### Work instructions
Read through the entries below and copy each line where "soils" turns up.
━━━
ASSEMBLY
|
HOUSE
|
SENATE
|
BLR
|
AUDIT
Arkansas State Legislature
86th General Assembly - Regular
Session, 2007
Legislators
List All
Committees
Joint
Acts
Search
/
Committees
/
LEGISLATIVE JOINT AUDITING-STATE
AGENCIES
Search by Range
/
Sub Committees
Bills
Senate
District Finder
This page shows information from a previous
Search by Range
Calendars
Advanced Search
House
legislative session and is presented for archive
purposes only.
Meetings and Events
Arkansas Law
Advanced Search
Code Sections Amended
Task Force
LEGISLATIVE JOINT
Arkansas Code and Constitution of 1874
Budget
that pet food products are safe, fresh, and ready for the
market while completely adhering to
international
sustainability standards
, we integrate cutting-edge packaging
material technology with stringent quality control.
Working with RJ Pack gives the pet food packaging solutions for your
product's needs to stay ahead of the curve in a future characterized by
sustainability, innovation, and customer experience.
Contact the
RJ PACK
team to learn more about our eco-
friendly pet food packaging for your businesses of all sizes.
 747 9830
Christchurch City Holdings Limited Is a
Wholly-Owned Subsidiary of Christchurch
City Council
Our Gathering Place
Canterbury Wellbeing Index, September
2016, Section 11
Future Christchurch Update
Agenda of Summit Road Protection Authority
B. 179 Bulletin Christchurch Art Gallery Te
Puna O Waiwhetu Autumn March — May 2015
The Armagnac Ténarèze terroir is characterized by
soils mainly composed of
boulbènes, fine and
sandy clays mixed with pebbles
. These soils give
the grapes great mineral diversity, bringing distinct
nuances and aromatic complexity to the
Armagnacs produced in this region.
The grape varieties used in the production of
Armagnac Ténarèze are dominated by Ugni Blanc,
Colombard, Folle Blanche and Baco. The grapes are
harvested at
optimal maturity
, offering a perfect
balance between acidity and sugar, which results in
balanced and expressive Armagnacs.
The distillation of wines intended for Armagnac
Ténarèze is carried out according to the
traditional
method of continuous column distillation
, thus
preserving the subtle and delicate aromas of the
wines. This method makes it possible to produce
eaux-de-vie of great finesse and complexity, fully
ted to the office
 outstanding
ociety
━━━
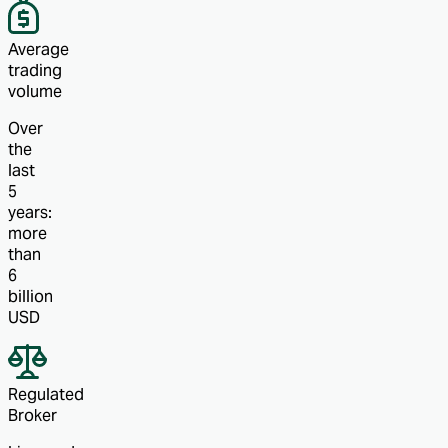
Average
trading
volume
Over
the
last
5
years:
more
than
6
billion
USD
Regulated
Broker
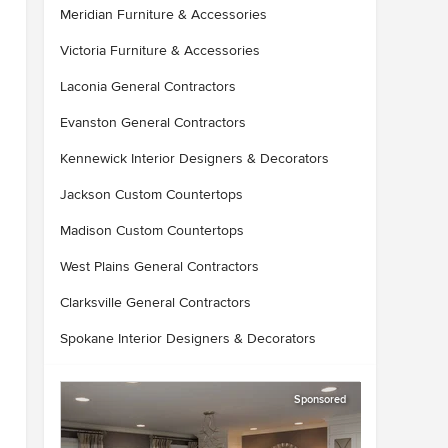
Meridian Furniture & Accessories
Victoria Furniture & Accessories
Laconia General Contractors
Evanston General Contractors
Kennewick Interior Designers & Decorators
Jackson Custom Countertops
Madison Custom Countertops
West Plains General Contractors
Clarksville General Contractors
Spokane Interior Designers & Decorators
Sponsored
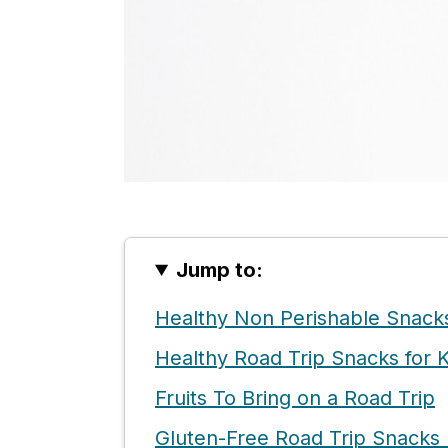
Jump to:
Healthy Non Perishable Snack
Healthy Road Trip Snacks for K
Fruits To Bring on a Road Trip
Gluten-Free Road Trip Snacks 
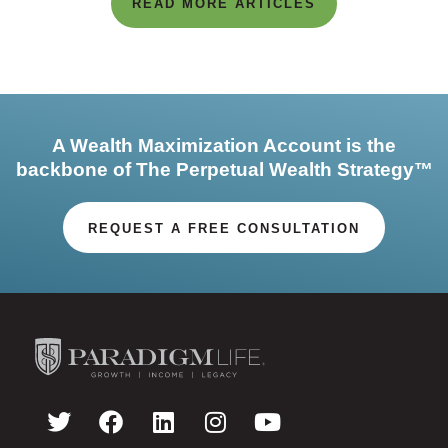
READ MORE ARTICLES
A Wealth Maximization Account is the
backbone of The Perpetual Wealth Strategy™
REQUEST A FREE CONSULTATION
━━━
### Reply to the exercise
soils mainly composed of
. These soils give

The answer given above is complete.